Au Mexique : en paix avec Chelena
La vie de Traven a été marquée par plusieurs traumatismes qui, selon Chelena Luján, ont été à l’origine de son désir de cacher sa filiation jusqu’à sa mort – par ordre chronologique : sa bâtardise, son judaïsme, son arrestation, sa condamnation à mort, son évasion… Le meurtre de Walther Rathenau en 1922 a renforcé sa conviction que l’Allemagne était condamnée au fascisme et déterminé sa décision de quitter l’Europe. Certains historiens identifient d’ailleurs ce crime comme le début de la Shoah, et il est intéressant de relever que Genius, la récente série télévisée sur Einstein, commence par l’assassinat de Rathenau, qui était un ami d’Einstein. Le meurtre de Trotski au Mexique en 1940 a également dû compter pour Traven, l’idée que des émissaires d’un régime totalitaire pourraient atteindre le Mexique renforçant sa décision de rester dans l’anonymat et de passer la plupart de son temps dans le Chiapas et à Acapulco, plutôt qu’à Mexico City où vivait la communauté des Allemands expatriés, infiltrée par les nazis. La mort prématurée d’Esperanza López Mateos en 1951, à l’âge de 44 ans, a elle aussi eu un impact important sur Traven.
En comparaison des orageuses années allemandes, la dernière partie de la vie de Traven, aux côtés de Chelena Luján et de ses filles Rosa Elena et Malú Montes de Oca Luján, a été plus apaisée : les années 1957 à 1969 ont été comme le calme après la tempête.

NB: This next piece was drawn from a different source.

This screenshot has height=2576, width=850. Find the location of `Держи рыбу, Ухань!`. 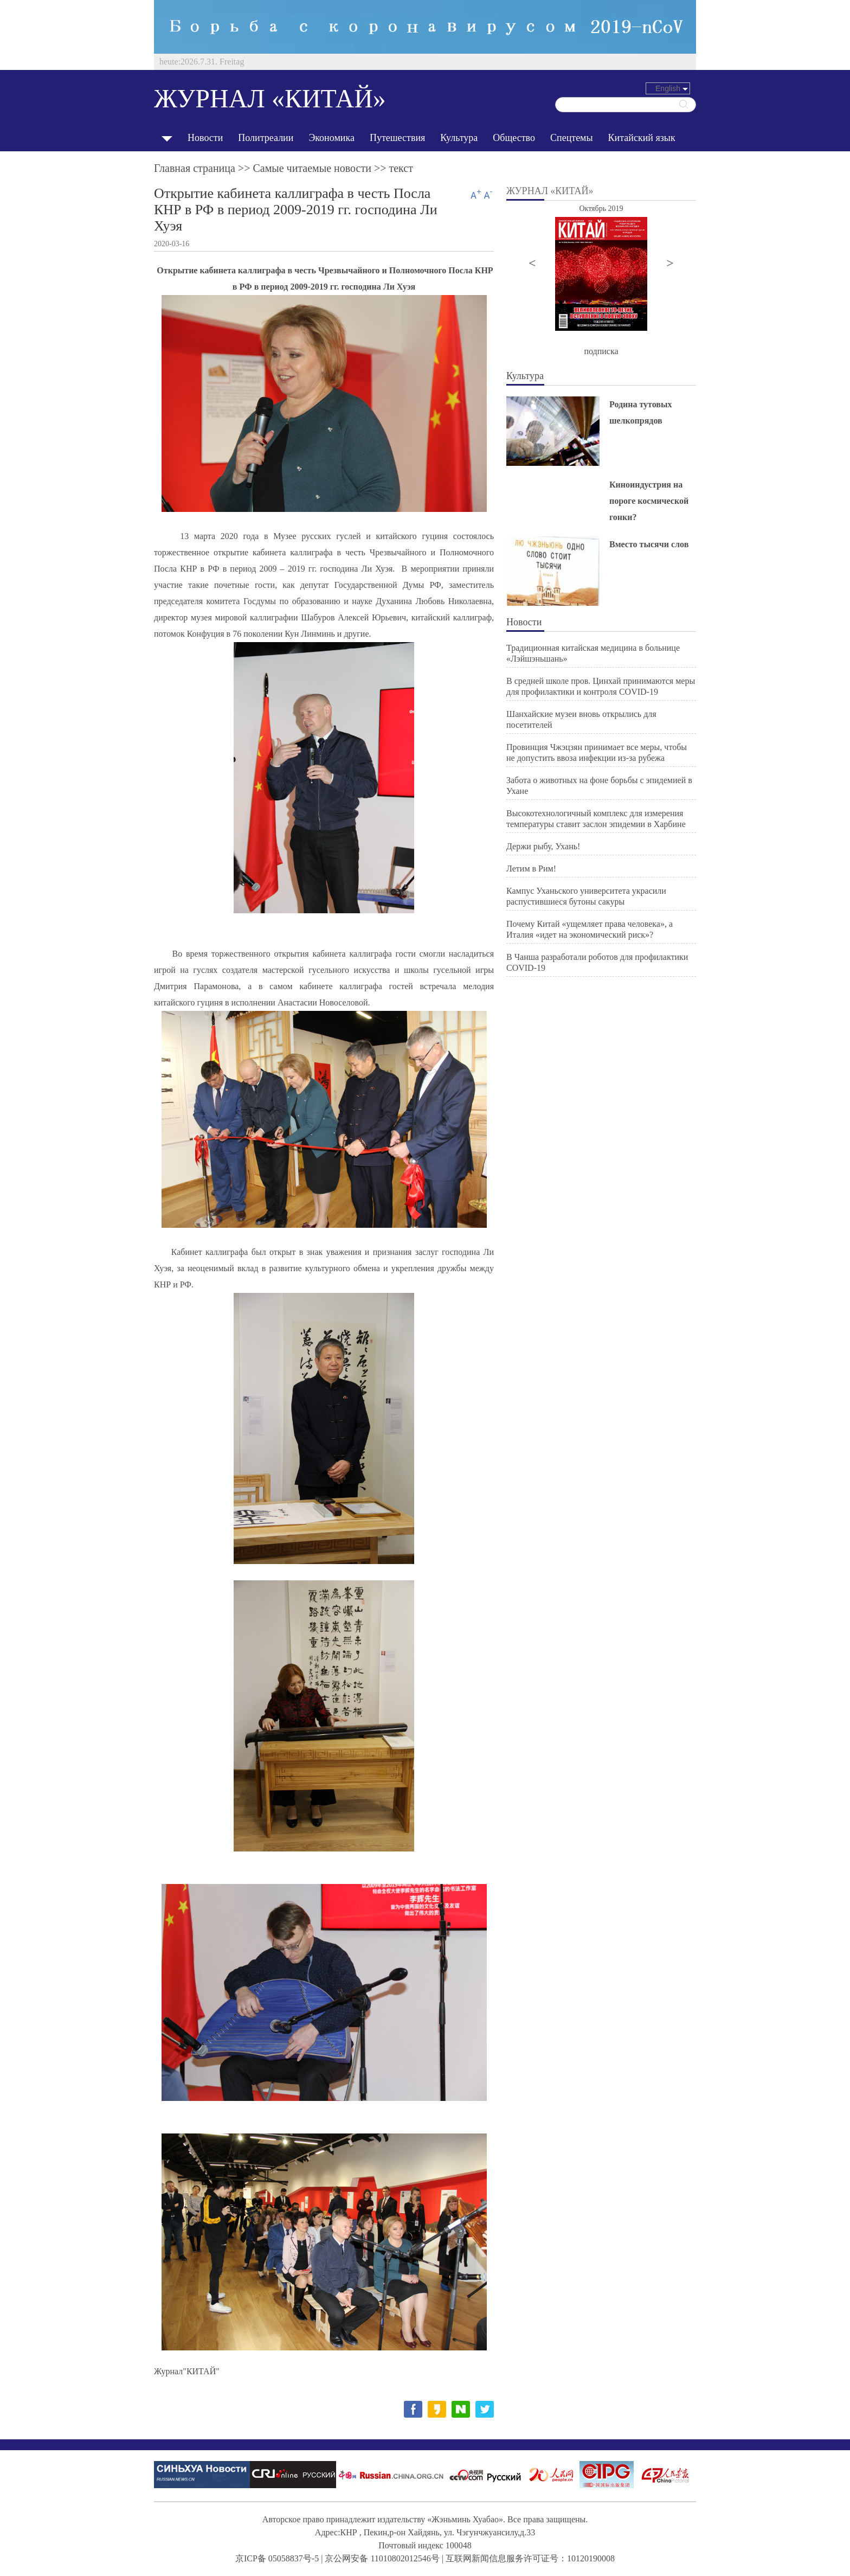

Avec l’aide de Chelena, il a pu se concentrer sur la diffusion de son œuvre par le BT-Mitteilungen. Il s’est occupé de l’adaptation de ses œuvres au grand écran, en s’impliquant jusque dans les moindres détails, renouant avec les débuts de sa carrière d’acteur et de réalisateur. Il est même revenu pour la première fois en Allemagne en 1959 pour la première de la version cinématographique de Das Totenschiff.
À travers de sa vie et son œuvre exceptionnelles, Traven a finalement résolu ses multiples ambivalences (bâtardise/identité, judéité non juive, allemand/mexicain, individualité/famille, politique/littérature…) et il est mort heureux.
Ironiquement, Moritz Rathenau alias B. Traven a vécu plus longtemps et il a atteint une plus grande notoriété que son père Emil Rathenau, qui a connu le succès entrepreneurial, et que son demi-frère Walther Rathenau, qui a fait une grande carrière politique. Traven est probablement aussi le seul membre de la République des Conseils de Bavière à avoir survécu jusqu’à un âge avancé. Ses réalisations sont le résultat de sa capacité à convertir l’anonymat en une forme de création et d’art. C’est la victoire de Traven.